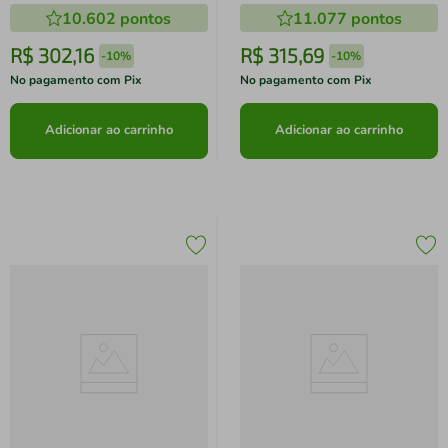
10.602
pontos
11.077
pontos
R$
302
,
16
R$
315
,
69
-
10%
-
10%
No pagamento com Pix
No pagamento com Pix
Adicionar ao carrinho
Adicionar ao carrinho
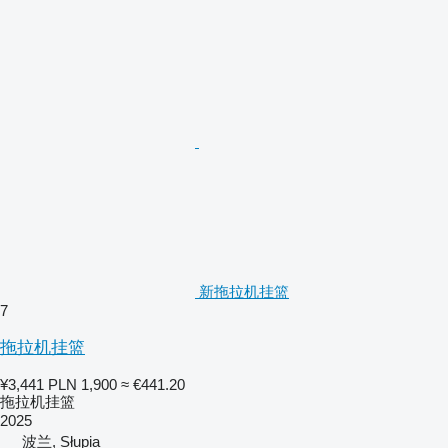
新拖拉机挂篮
7
拖拉机挂篮
¥3,441
PLN 1,900
≈ €441.20
拖拉机挂篮
2025
波兰, Słupia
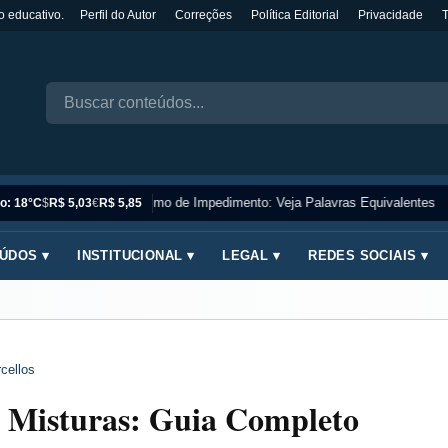
o educativo.
Perfil do Autor
Correções
Política Editorial
Privacidade
Sinônimo de Impedimento: Veja Palavras Equivalentes
o: 18°C
$
R$ 5,03
€
R$ 5,85
ÚDOS ▾
INSTITUCIONAL ▾
LEGAL ▾
REDES SOCIAIS ▾
cellos
e Misturas: Guia Completo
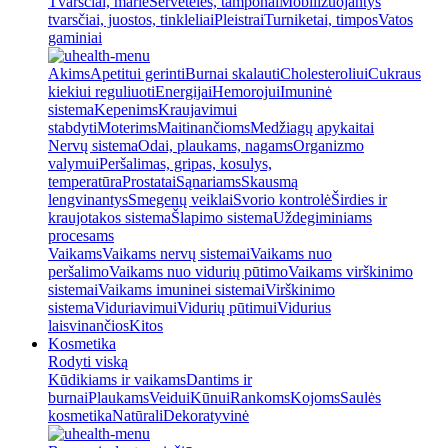
Tvarsčiai, marlė
Servetėlės, tamponai
Mobilizuojantys
tvarsčiai, juostos, tinkleliai
Pleistrai
Turniketai, timpos
Vatos
gaminiai
Akims
Apetitui gerinti
Burnai skalauti
Cholesteroliui
Cukraus
kiekiui reguliuoti
Energijai
Hemorojui
Imuninė
sistema
Kepenims
Kraujavimui
stabdyti
Moterims
Maitinančioms
Medžiagų apykaitai
Nervų sistema
Odai, plaukams, nagams
Organizmo
valymui
Peršalimas, gripas, kosulys,
temperatūra
Prostatai
Sąnariams
Skausmą
lengvinantys
Smegenų veiklai
Svorio kontrolė
Širdies ir
kraujotakos sistema
Šlapimo sistema
Uždegiminiams
procesams
Vaikams
Vaikams nervų sistemai
Vaikams nuo
peršalimo
Vaikams nuo vidurių pūtimo
Vaikams virškinimo
sistemai
Vaikams imuninei sistemai
Virškinimo
sistema
Viduriavimui
Vidurių pūtimui
Vidurius
laisvinančios
Kitos
Kosmetika
Rodyti viską
Kūdikiams ir vaikams
Dantims ir
burnai
Plaukams
Veidui
Kūnui
Rankoms
Kojoms
Saulės
kosmetika
Natūrali
Dekoratyvinė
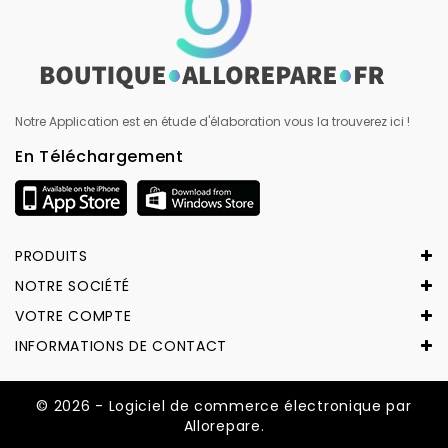
Notre Application est en étude d'élaboration vous la trouverez ici !
En Téléchargement
PRODUITS
NOTRE SOCIÉTÉ
VOTRE COMPTE
INFORMATIONS DE CONTACT
© 2026 - Logiciel de commerce électronique par
Allorepare.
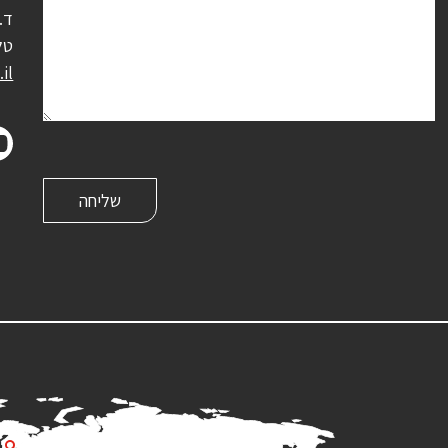
ד.נ.
טל
il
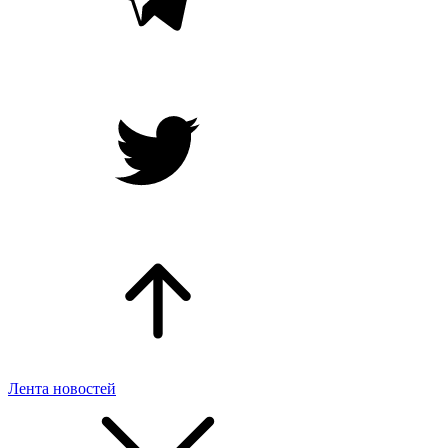
Лента новостей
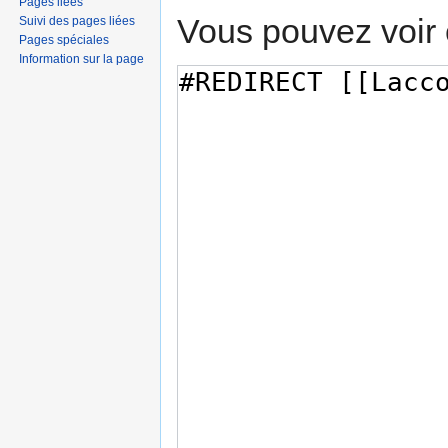
Pages liées
Vous pouvez voir 
Suivi des pages liées
Pages spéciales
Information sur la page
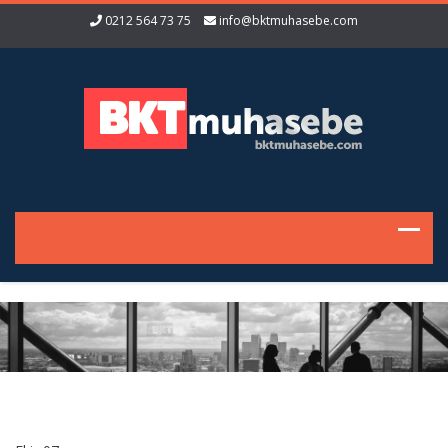
0212 564 73 75
info@bktmuhasebe.com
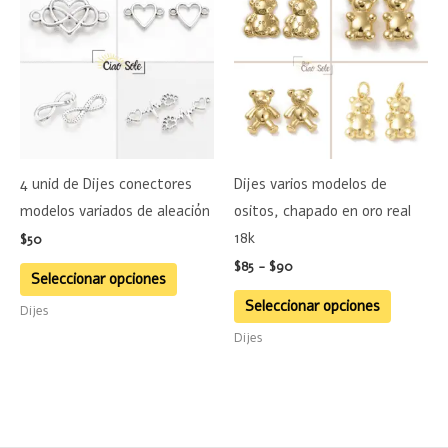
producto
product
precios:
desde
tiene
tiene
$85
múltiples
hasta
múltiple
$90
variantes.
variante
Las
Las
opciones
opciones
se
se
4 unid de Dijes conectores
Dijes varios modelos de
pueden
pueden
modelos variados de aleación
ositos, chapado en oro real
elegir
elegir
18k
$
50
en
en
$
85
-
$
90
la
la
Seleccionar opciones
página
página
Seleccionar opciones
Dijes
de
de
Dijes
producto
product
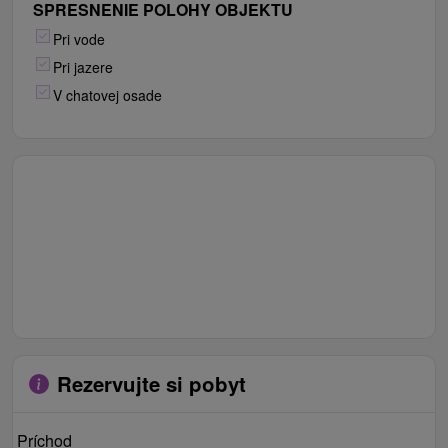
SPRESNENIE POLOHY OBJEKTU
Pri vode
Pri jazere
V chatovej osade
Rezervujte si pobyt
Príchod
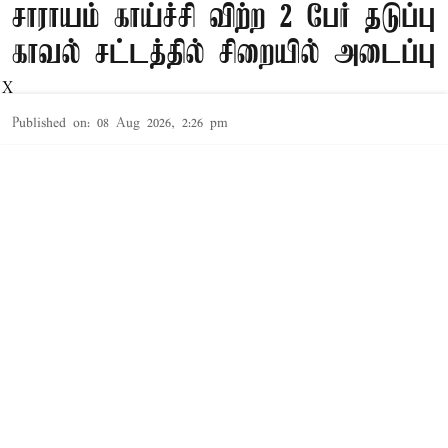
சாராயம் காய்ச்சி விற்ற 2 பேர் தடுப்பு
காவல் சட்டத்தில் சிறையில் அடைப்பு
X
Published on
:
08 Aug 2026, 2:26 pm
தூத்துக்குடி,
தூத்துக்குடி
மாவட்டத்தில் சட்ட விரோதமாக
சாராயம்
காய்ச்சி
Read More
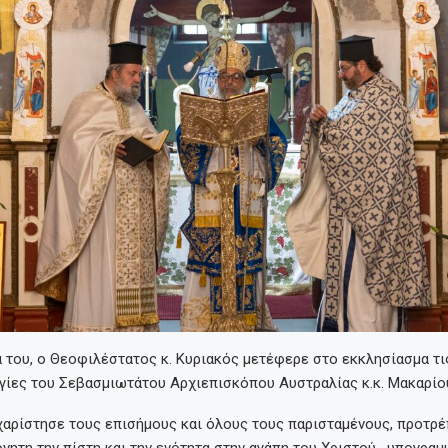
α του, ο Θεοφιλέστατος κ. Κυριακός μετέφερε στο εκκλησίασμα τι
γίες του Σεβασμιωτάτου Αρχιεπισκόπου Αυστραλίας κ.κ. Μακαρίο
χαρίστησε τους επισήμους και όλους τους παρισταμένους, προτρέ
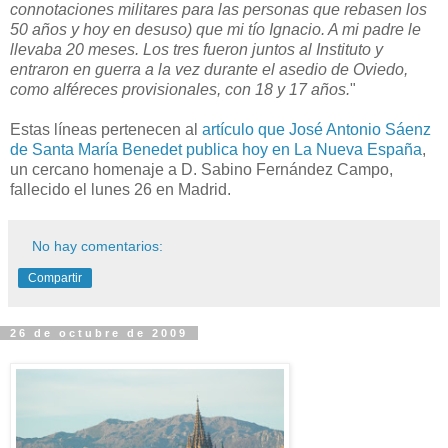
connotaciones militares para las personas que rebasen los
50 años y hoy en desuso) que mi tío Ignacio. A mi padre le
llevaba 20 meses. Los tres fueron juntos al Instituto y
entraron en guerra a la vez durante el asedio de Oviedo,
como alféreces provisionales, con 18 y 17 años.
"
Estas líneas pertenecen al
artículo que José Antonio Sáenz
de Santa María Benedet publica hoy en La Nueva España
,
un cercano homenaje a D. Sabino Fernández Campo,
fallecido el lunes 26 en Madrid.
No hay comentarios:
Compartir
26 de octubre de 2009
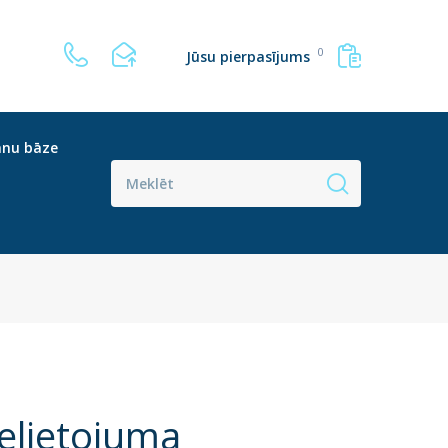
0
Jūsu pierpasījums
anu bāze
elietojuma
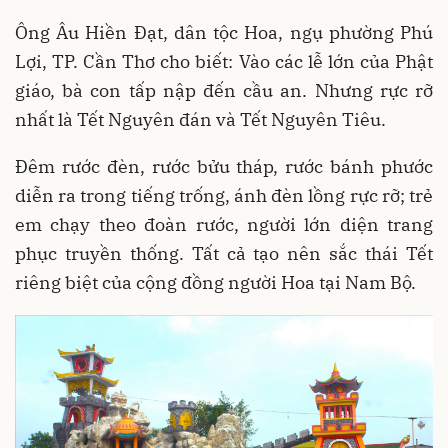
Ông Âu Hiền Đạt, dân tộc Hoa, ngụ phường Phú
Lợi, TP. Cần Thơ cho biết: Vào các lễ lớn của Phật
giáo, bà con tấp nập đến cầu an. Nhưng rực rỡ
nhất là Tết Nguyên đán và Tết Nguyên Tiêu.
Đêm rước đèn, rước bửu tháp, rước bánh phước
diễn ra trong tiếng trống, ánh đèn lồng rực rỡ; trẻ
em chạy theo đoàn rước, người lớn diện trang
phục truyền thống. Tất cả tạo nên sắc thái Tết
riêng biệt của cộng đồng người Hoa tại Nam Bộ.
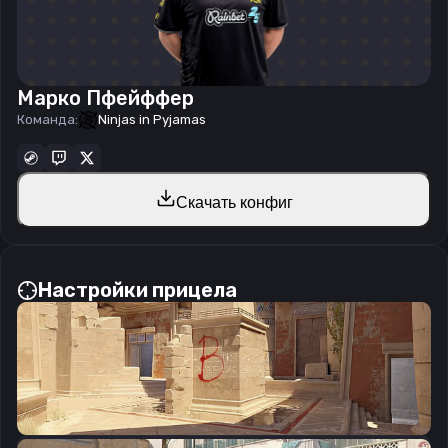
Марко Пфейффер
Команда:
Ninjas in Pyjamas
Скачать конфиг
Настройки прицела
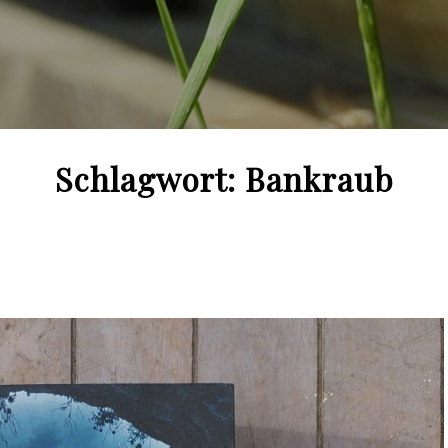
Schlagwort:
Bankraub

::::

What the task asks: Give the records back exactly, with no pictures.

Answer below:
10.602
pontos
11.077
pontos
R$
302
,
16
R$
315
,
69
-
10%
-
10%
No pagamento com Pix
No pagamento com Pix
Adicionar ao carrinho
Adicionar ao carrinho
新拖拉机挂篮
7
拖拉机挂篮
¥3,441
PLN 1,900
≈ €441.20
拖拉机挂篮
2025
波兰, Słupia
o educativo.
Perfil do Autor
Correções
Política Editorial
Privacidade
Sinônimo de Impedimento: Veja Palavras Equivalentes
o: 18°C
$
R$ 5,03
€
R$ 5,85
ÚDOS ▾
INSTITUCIONAL ▾
LEGAL ▾
REDES SOCIAIS ▾
cellos
e Misturas: Guia Completo
Tvarsčiai, marlė
Servetėlės, tamponai
Mobilizuojantys
tvarsčiai, juostos, tinkleliai
Pleistrai
Turniketai, timpos
Vatos
gaminiai
Akims
Apetitui gerinti
Burnai skalauti
Cholesteroliui
Cukraus
kiekiui reguliuoti
Energijai
Hemorojui
Imuninė
sistema
Kepenims
Kraujavimui
stabdyti
Moterims
Maitinančioms
Medžiagų apykaitai
Nervų sistema
Odai, plaukams, nagams
Organizmo
valymui
Peršalimas, gripas, kosulys,
temperatūra
Prostatai
Sąnariams
Skausmą
lengvinantys
Smegenų veiklai
Svorio kontrolė
Širdies ir
kraujotakos sistema
Šlapimo sistema
Uždegiminiams
procesams
Vaikams
Vaikams nervų sistemai
Vaikams nuo
peršalimo
Vaikams nuo vidurių pūtimo
Vaikams virškinimo
sistemai
Vaikams imuninei sistemai
Virškinimo
sistema
Viduriavimui
Vidurių pūtimui
Vidurius
laisvinančios
Kitos
Kosmetika
Rodyti viską
Kūdikiams ir vaikams
Dantims ir
burnai
Plaukams
Veidui
Kūnui
Rankoms
Kojoms
Saulės
kosmetika
Natūrali
Dekoratyvinė
Notre Application est en étude d'élaboration vous la trouverez ici !
En Téléchargement
PRODUITS
NOTRE SOCIÉTÉ
VOTRE COMPTE
INFORMATIONS DE CONTACT
© 2026 - Logiciel de commerce électronique par
Allorepare.
ד.נ.
טל
il
Лента новостей
Pages liées
Vous pouvez voir 
Suivi des pages liées
Pages spéciales
Information sur la page
0212 564 73 75
info@bktmuhasebe.com
producto
product
precios:
desde
tiene
tiene
$85
múltiples
hasta
múltiple
$90
variantes.
variante
Las
Las
opciones
opciones
se
se
4 unid de Dijes conectores
Dijes varios modelos de
pueden
pueden
modelos variados de aleación
ositos, chapado en oro real
elegir
elegir
18k
$
50
en
en
$
85
-
$
90
la
la
Seleccionar opciones
página
página
Seleccionar opciones
Dijes
de
de
Dijes
producto
product
SPRESNENIE POLOHY OBJEKTU
Pri vode
Pri jazere
V chatovej osade
Rezervujte si pobyt
Príchod
சாராயம் காய்ச்சி விற்ற 2 பேர் தடுப்பு
காவல் சட்டத்தில் சிறையில் அடைப்பு
X
Published on
:
08 Aug 2026, 2:26 pm
தூத்துக்குடி,
தூத்துக்குடி
மாவட்டத்தில் சட்ட விரோதமாக
சாராயம்
காய்ச்சி
Read More
α του, ο Θεοφιλέστατος κ. Κυριακός μετέφερε στο εκκλησίασμα τι
γίες του Σεβασμιωτάτου Αρχιεπισκόπου Αυστραλίας κ.κ. Μακαρίο
χαρίστησε τους επισήμους και όλους τους παρισταμένους, προτρέ
connotaciones militares para las personas que rebasen los
50 años y hoy en desuso) que mi tío Ignacio. A mi padre le
llevaba 20 meses. Los tres fueron juntos al Instituto y
entraron en guerra a la vez durante el asedio de Oviedo,
como alféreces provisionales, con 18 y 17 años.
"
Estas líneas pertenecen al
artículo que José Antonio Sáenz
de Santa María Benedet publica hoy en La Nueva España
,
un cercano homenaje a D. Sabino Fernández Campo,
fallecido el lunes 26 en Madrid.
No hay comentarios:
Compartir
26 de octubre de 2009
0
Jūsu pierpasījums
anu bāze
elietojuma
Ông Âu Hiền Đạt, dân tộc Hoa, ngụ phường Phú
Lợi, TP. Cần Thơ cho biết: Vào các lễ lớn của Phật
giáo, bà con tấp nập đến cầu an. Nhưng rực rỡ
nhất là Tết Nguyên đán và Tết Nguyên Tiêu.
Đêm rước đèn, rước bửu tháp, rước bánh phước
diễn ra trong tiếng trống, ánh đèn lồng rực rỡ; trẻ
em chạy theo đoàn rước, người lớn diện trang
phục truyền thống. Tất cả tạo nên sắc thái Tết
riêng biệt của cộng đồng người Hoa tại Nam Bộ.
Марко Пфейффер
Команда:
Ninjas in Pyjamas
Скачать конфиг
Настройки прицела
Schlagwort:
Bankraub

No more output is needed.